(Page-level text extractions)
────
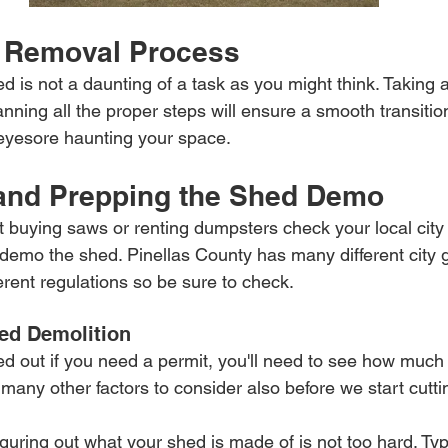
 Removal Process
 is not a daunting of a task as you might think. Taking 
nning all the proper steps will ensure a smooth transitio
eyesore haunting your space.
 and Prepping the Shed Demo
rt buying saws or renting dumpsters check your local city 
o demo the shed. Pinellas County has many different city
ferent regulations so be sure to check.
ed Demolition
d out if you need a permit, you'll need to see how much 
 many other factors to consider also before we start cutti
iguring out what your shed is made of is not too hard. Typ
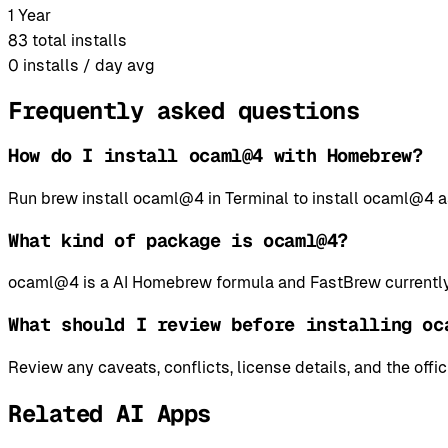
1 Year
83
total installs
0
installs / day avg
Frequently asked questions
How do I install ocaml@4 with Homebrew?
Run brew install ocaml@4 in Terminal to install ocaml@4
What kind of package is ocaml@4?
ocaml@4 is a AI Homebrew formula and FastBrew currently 
What should I review before installing oc
Review any caveats, conflicts, license details, and the offi
Related AI Apps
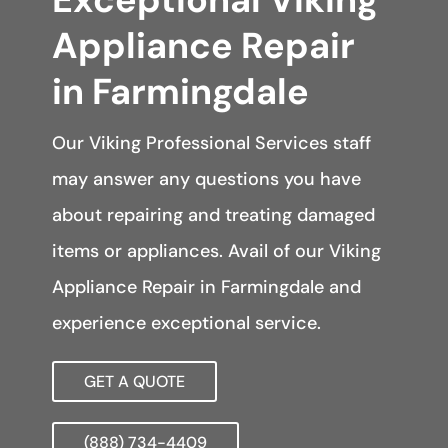
Appliance Repair
in Farmingdale
Our Viking Professional Services staff
may answer any questions you have
about repairing and treating damaged
items or appliances. Avail of our Viking
Appliance Repair in Farmingdale and
experience exceptional service.
GET A QUOTE
(888) 734-4409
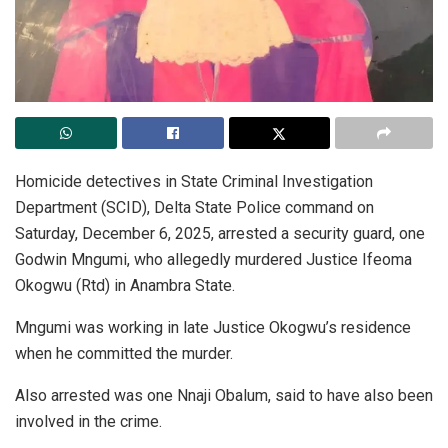
Homicide detectives in State Criminal Investigation
Department (SCID), Delta State Police command on
Saturday, December 6, 2025, arrested a security guard, one
Godwin Mngumi, who allegedly murdered Justice Ifeoma
Okogwu (Rtd) in Anambra State.
Mngumi was working in late Justice Okogwu’s residence
when he committed the murder.
Also arrested was one Nnaji Obalum, said to have also been
involved in the crime.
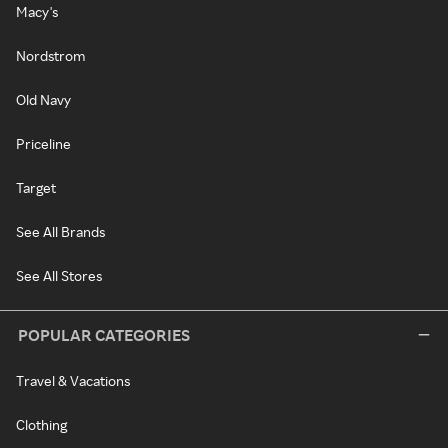
Macy's
Nordstrom
Old Navy
Priceline
Target
See All Brands
See All Stores
POPULAR CATEGORIES
Travel & Vacations
Clothing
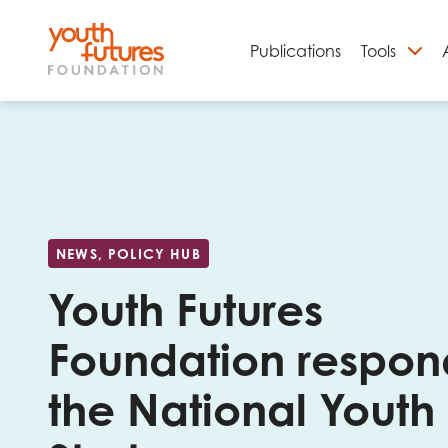
Publications
Tools
S
NEWS, POLICY HUB
Youth Futures
Foundation respon
Email
the National Youth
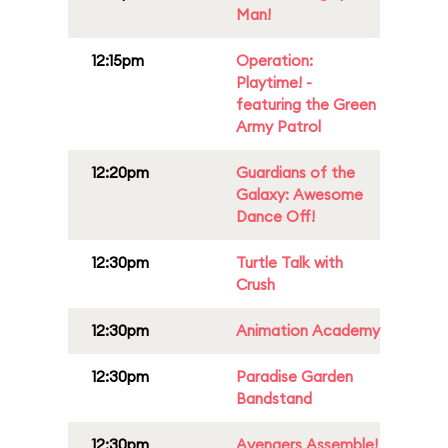
Man!
12:15pm
Operation:
Playtime! -
featuring the Green
Army Patrol
12:20pm
Guardians of the
Galaxy: Awesome
Dance Off!
12:30pm
Turtle Talk with
Crush
12:30pm
Animation Academy
12:30pm
Paradise Garden
Bandstand
12:30pm
Avengers Assemble!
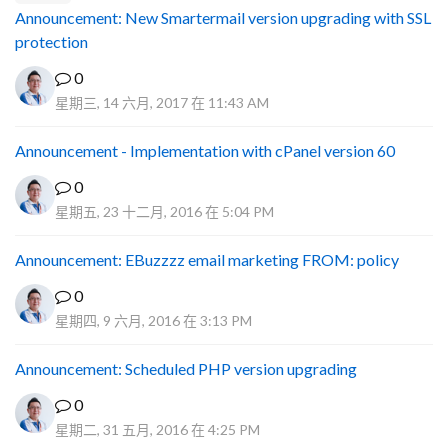
Announcement: New Smartermail version upgrading with SSL
protection
0
星期三, 14 六月, 2017 在 11:43 AM
Announcement - Implementation with cPanel version 60
0
星期五, 23 十二月, 2016 在 5:04 PM
Announcement: EBuzzzz email marketing FROM: policy
0
星期四, 9 六月, 2016 在 3:13 PM
Announcement: Scheduled PHP version upgrading
0
星期二, 31 五月, 2016 在 4:25 PM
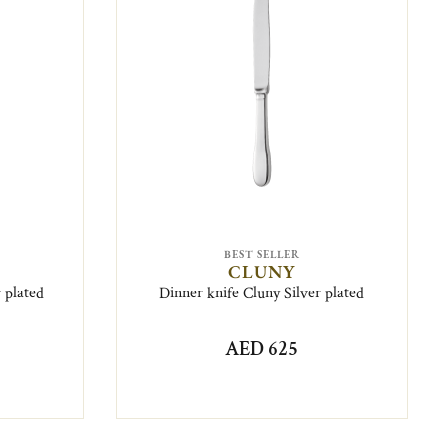
BEST SELLER
CLUNY
r plated
Dinner knife Cluny Silver plated
AED 625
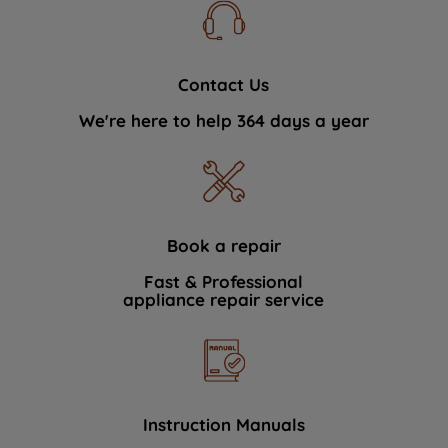
Contact Us
We're here to help 364 days a year
Book a repair
Fast & Professional
appliance repair service
Instruction Manuals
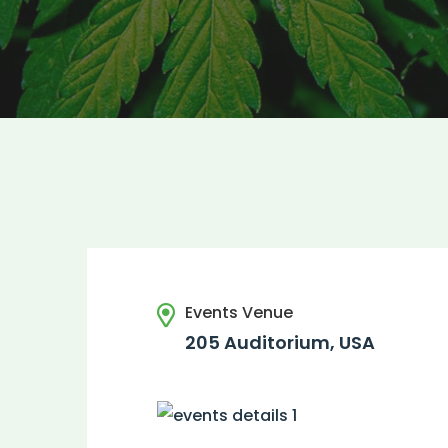
Events Venue
205 Auditorium, USA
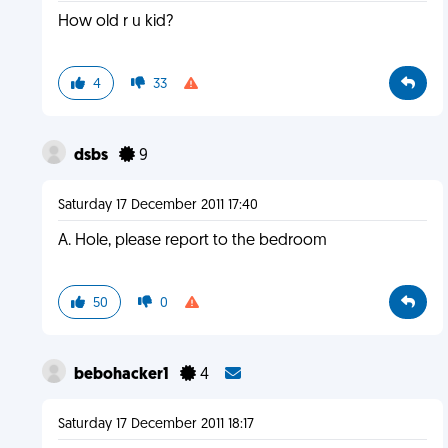
How old r u kid?
4
33
dsbs
9
Saturday 17 December 2011 17:40
A. Hole, please report to the bedroom
50
0
bebohacker1
4
Saturday 17 December 2011 18:17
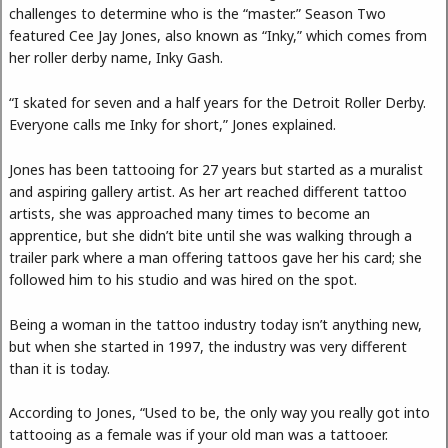
challenges to determine who is the “master.” Season Two
featured Cee Jay Jones, also known as “Inky,” which comes from
her roller derby name, Inky Gash.
“I skated for seven and a half years for the Detroit Roller Derby.
Everyone calls me Inky for short,” Jones explained.
Jones has been tattooing for 27 years but started as a muralist
and aspiring gallery artist. As her art reached different tattoo
artists, she was approached many times to become an
apprentice, but she didn’t bite until she was walking through a
trailer park where a man offering tattoos gave her his card; she
followed him to his studio and was hired on the spot.
Being a woman in the tattoo industry today isn’t anything new,
but when she started in 1997, the industry was very different
than it is today.
According to Jones, “Used to be, the only way you really got into
tattooing as a female was if your old man was a tattooer.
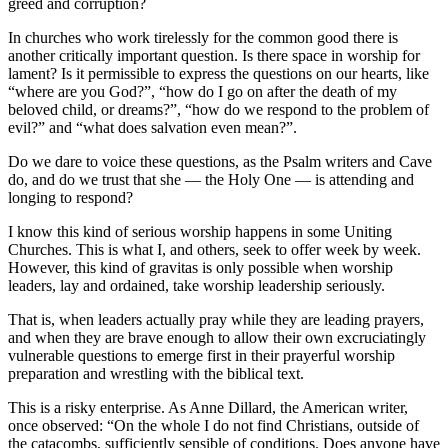
greed and corruption?
In churches who work tirelessly for the common good there is
another critically important question. Is there space in worship for
lament? Is it permissible to express the questions on our hearts, like
“where are you God?”, “how do I go on after the death of my
beloved child, or dreams?”, “how do we respond to the problem of
evil?” and “what does salvation even mean?”.
Do we dare to voice these questions, as the Psalm writers and Cave
do, and do we trust that she — the Holy One — is attending and
longing to respond?
I know this kind of serious worship happens in some Uniting
Churches. This is what I, and others, seek to offer week by week.
However, this kind of gravitas is only possible when worship
leaders, lay and ordained, take worship leadership seriously.
That is, when leaders actually pray while they are leading prayers,
and when they are brave enough to allow their own excruciatingly
vulnerable questions to emerge first in their prayerful worship
preparation and wrestling with the biblical text.
This is a risky enterprise. As Anne Dillard, the American writer,
once observed: “On the whole I do not find Christians, outside of
the catacombs, sufficiently sensible of conditions. Does anyone have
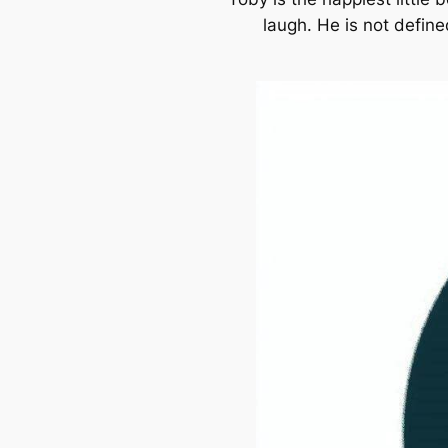
laugh. He is not define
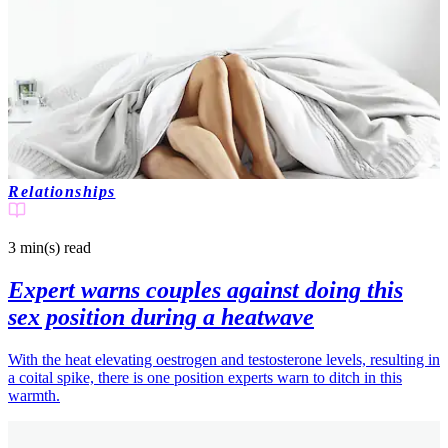
Relationships
3 min(s)
read
Expert warns couples against doing this
sex position during a heatwave
With the heat elevating oestrogen and testosterone levels, resulting in
a coital spike, there is one position experts warn to ditch in this
warmth.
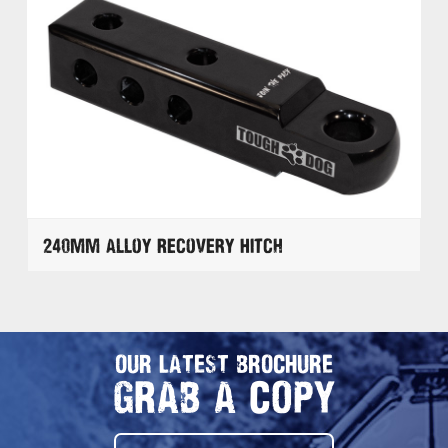
240mm Alloy Recovery Hitch
OUR LATEST BROCHURE
GRAB A COPY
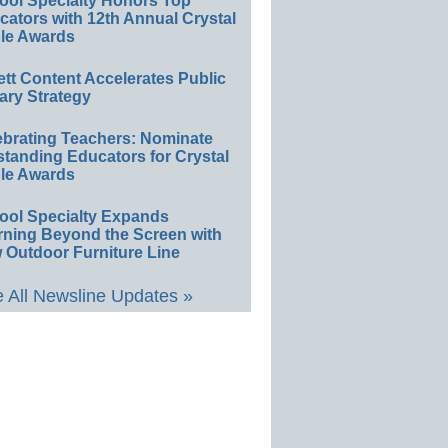
ool Specialty Honors Top
ators with 12th Annual Crystal
le Awards
ett Content Accelerates Public
ary Strategy
ebrating Teachers: Nominate
standing Educators for Crystal
le Awards
ool Specialty Expands
rning Beyond the Screen with
 Outdoor Furniture Line
 All Newsline Updates »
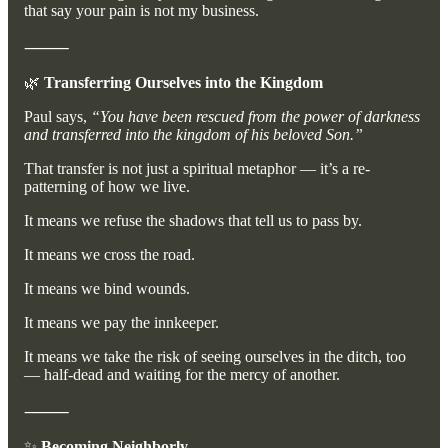
that say your pain is not my business.
⸻
🌿
Transferring Ourselves into the Kingdom
Paul says,
“You have been rescued from the power of darkness
and transferred into the kingdom of his beloved Son.”
That transfer is not just a spiritual metaphor — it’s a re-
patterning of how we live.
It means we refuse the shadows that tell us to pass by.
It means we cross the road.
It means we bind wounds.
It means we pay the innkeeper.
It means we take the risk of seeing ourselves in the ditch, too
— half-dead and waiting for the mercy of another.
⸻
✨
Becoming Neighborly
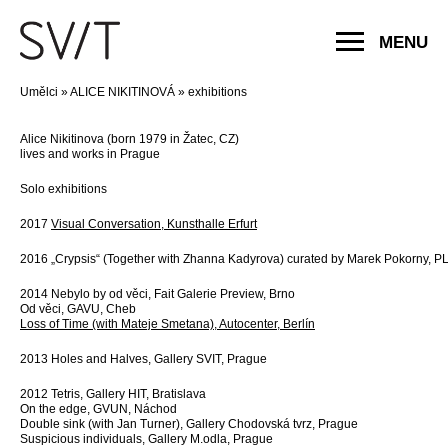
MENU
Umělci
»
ALICE NIKITINOVÁ
»
exhibitions
Alice Nikitinova (born 1979 in Žatec, CZ)
lives and works in Prague
Solo exhibitions
2017
Visual Conversation, Kunsthalle Erfurt
2016 „Crypsis“ (Together with Zhanna Kadyrova) curated by Marek Pokorny, P
2014 Nebylo by od věci, Fait Galerie Preview, Brno
Od věci, GAVU, Cheb
Loss of Time (with Mateje Smetana), Autocenter, Berlín
2013 Holes and Halves, Gallery SVIT, Prague
2012 Tetris, Gallery HIT, Bratislava
On the edge, GVUN, Náchod
Double sink (with Jan Turner), Gallery Chodovská tvrz, Prague
Suspicious individuals, Gallery M.odla, Prague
────
◆ **Action item**:
Beginning with the line that holds "lives and works in Prague", please give again each line exactly until the records end, and include that final line.

◆ **Written response**:
lives and works in Prague
Solo exhibitions
2017
Visual Conversation, Kunsthalle Erfurt
2016 „Crypsis“ (Together with Zhanna Kadyrova) curated by Marek Pokorny, P
2014 Nebylo by od věci, Fait Galerie Preview, Brno
Od věci, GAVU, Cheb
Loss of Time (with Mateje Smetana), Autocenter, Berlín
2013 Holes and Halves, Gallery SVIT, Prague
2012 Tetris, Gallery HIT, Bratislava
On the edge, GVUN, Náchod
Double sink (with Jan Turner), Gallery Chodovská tvrz, Prague
Suspicious individuals, Gallery M.odla, Prague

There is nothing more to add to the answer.